Parmi ces ragots, il y a aussi ceux sur Sarusawa Sasuke. On raconte qu’avant la guerre, il était le directeur d’un petit cirque. Ce n’est plus une rumeur, mais presque une légende. Lui-même ne le nie pas, et il se comporte même comme tel. Il porte une veste voyante de chef de cirque, tient un genre de fouet, et se promène tranquillement dans les champs. Les femmes qui font la lessive au puits commun l’observent :

« Il ressemble vraiment à un directeur de cirque. »

« Tout à fait, même la couleur de sa veste bariolée… »

Il ne s’habille sûrement pas ainsi pour alimenter les rumeurs, mais il lui arrive de faire claquer son fouet ou de siffler comme pour dresser des animaux. Il a vraiment les gestes d’un professionnel.

« Sa femme aussi était peut-être une fille de cirque, non ? »

« C’est vrai ! L’autre jour, je l’ai vue traverser le pont de bois en dansant, sans effort. »

« Alors, elle sait marcher sur la corde, c’est ça ? »

噂の発生とは簡単なもので、これで猿沢夫人の前身は、すっかり綱渡り娘ということになってしまうのです。

猿沢夫妻の間には、子供が一人あります。まだ赤ん坊です。その赤ん坊に、近頃猿沢佐介は『おあずけ』を仕込んでいるという話でした。赤ん坊の眼の前にお菓子をおいて、そして猿沢がするどい声で、

「おあずけ!」

と命令する。するとその赤ん坊は、出しかけた手を直ぐ引っこめて、おとなしくかしこまるということです。それを見た人がいるというのですから、本当なのかも知れません。この話に対して、部落の人々の間では、これは赤児の基本的人権の無視であるという非難と、さすがはサーカスの元団長だという賞讃と、二つの説に分れていました。賞讃説の方は、もっぱら女の方に多いようです。猿沢佐介は風采も一応は立派だし、口もなかなかうまいので、女群から一般に好意を持たれているようでした。その反面、男たちからは、あまりよく思われていなかったかも知れません。

Ainsi, la rumeur fait de la femme de Sarusawa une ancienne funambule.

Les Sarusawa ont un enfant, encore bébé. On raconte que Sarusawa Sasuke apprend à son bébé à attendre avant de manger (« oazuke »). Il pose un gâteau devant lui et, d’une voix tranchante, ordonne : « Oazuke ! » Alors, le bébé retire aussitôt la main et attend sagement. Comme certains l’ont vu, ce doit être vrai.
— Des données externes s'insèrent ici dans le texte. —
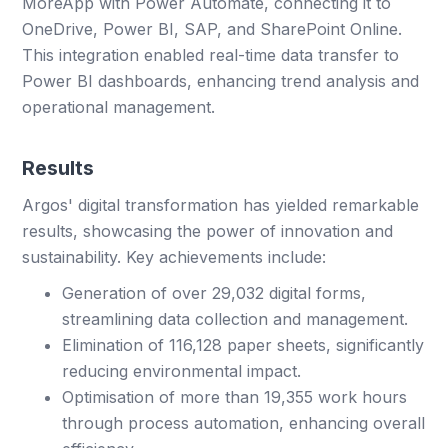
MoreApp with Power Automate, connecting it to
OneDrive, Power BI, SAP, and SharePoint Online.
This integration enabled real-time data transfer to
Power BI dashboards, enhancing trend analysis and
operational management.
Results
Argos' digital transformation has yielded remarkable
results, showcasing the power of innovation and
sustainability. Key achievements include:
Generation of over 29,032 digital forms,
streamlining data collection and management.
Elimination of 116,128 paper sheets, significantly
reducing environmental impact.
Optimisation of more than 19,355 work hours
through process automation, enhancing overall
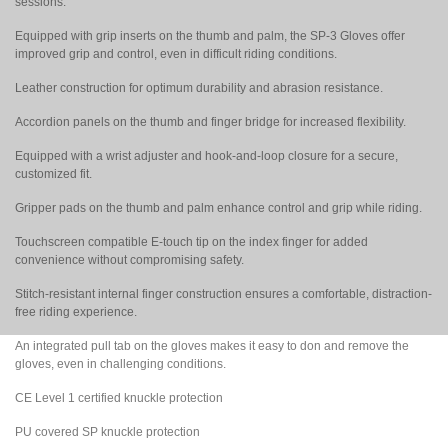
sessions.
Equipped with grip inserts on the thumb and palm, the SP-3 Gloves offer
improved grip and control, even in difficult riding conditions.
Leather construction for optimum durability and abrasion resistance.
Accordion panels on the thumb and finger bridge for increased flexibility.
Equipped with a wrist adjuster and hook-and-loop closure for a secure,
customized fit.
Gripper pads on the thumb and palm enhance control and grip while riding.
Touchscreen compatible E-touch tip on the index finger for added
convenience without compromising safety.
Stitch-resistant internal finger construction ensures a comfortable, distraction-
free riding experience.
An integrated pull tab on the gloves makes it easy to don and remove the
gloves, even in challenging conditions.
CE Level 1 certified knuckle protection
PU covered SP knuckle protection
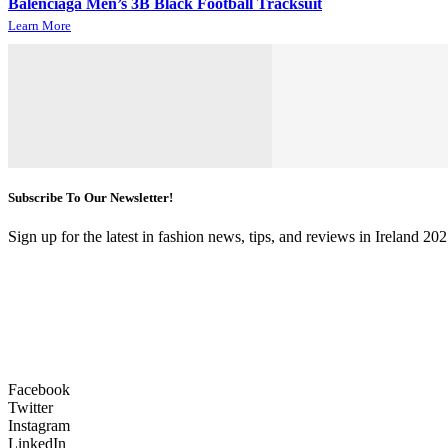
Balenciaga Men’s 3B Black Football Tracksuit
Learn More
Subscribe To Our Newsletter!
Sign up for the latest in fashion news, tips, and reviews in Ireland 202
Facebook
Twitter
Instagram
LinkedIn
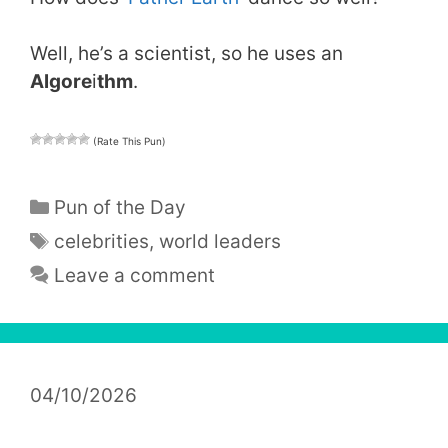
Well, he’s a scientist, so he uses an
Algore
i
thm
.
(Rate This Pun)
Categories
Pun of the Day
Tags
celebrities
,
world leaders
Leave a comment
04/10/2026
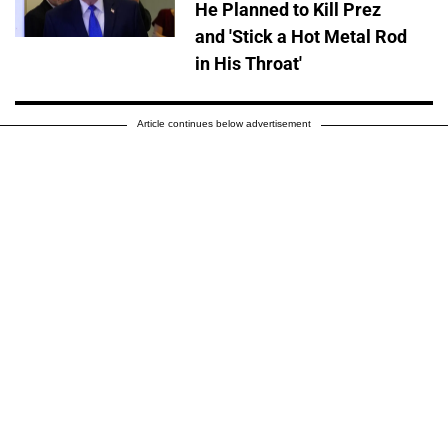
He Planned to Kill Prez
and 'Stick a Hot Metal Rod
in His Throat'
Article continues below advertisement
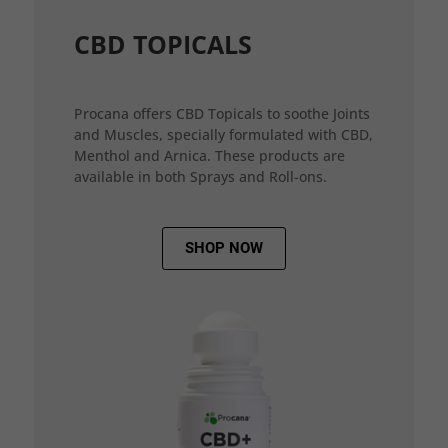
CBD TOPICALS
Procana offers CBD Topicals to soothe Joints
and Muscles, specially formulated with CBD,
Menthol and Arnica. These products are
available in both Sprays and Roll-ons.
SHOP NOW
Dans le quartier, cette histoire divise : certains dénoncent une atteinte aux droits fondamentaux de l’enfant, d’autres admirent l’ancien directeur de cirque. Les femmes, surtout, sont dans le camp de l’admiration. Sarusawa Sasuke a de l’allure, il parle bien, et il plaît généralement aux femmes. Les hommes, eux, ne l’aiment pas tant que ça.

猿沢佐介は、もう四十位になるでしょうか。しかしいつも派手な身なりをしているので、若々しく見えます。手足の皮膚もつやつやしていて、まるで青年みたいです。しかし顔だけは、つやつやと言うより、てらてらと赤く光っているのです。ことに鼻の頭などは、すっかりトマト色になっていました。これは言うまでもなく、酒焼けというやつです。猿沢佐介はおそらく部落きっての飲み手でした。毎晩酒の気を、切らしたことがないという噂でした。家でも飲むし、もちろん外でも飲む。駅近くの飲み屋や屋台で、とぐろを巻いている猿沢の姿を、蟹江はしばしば見かけることがありました。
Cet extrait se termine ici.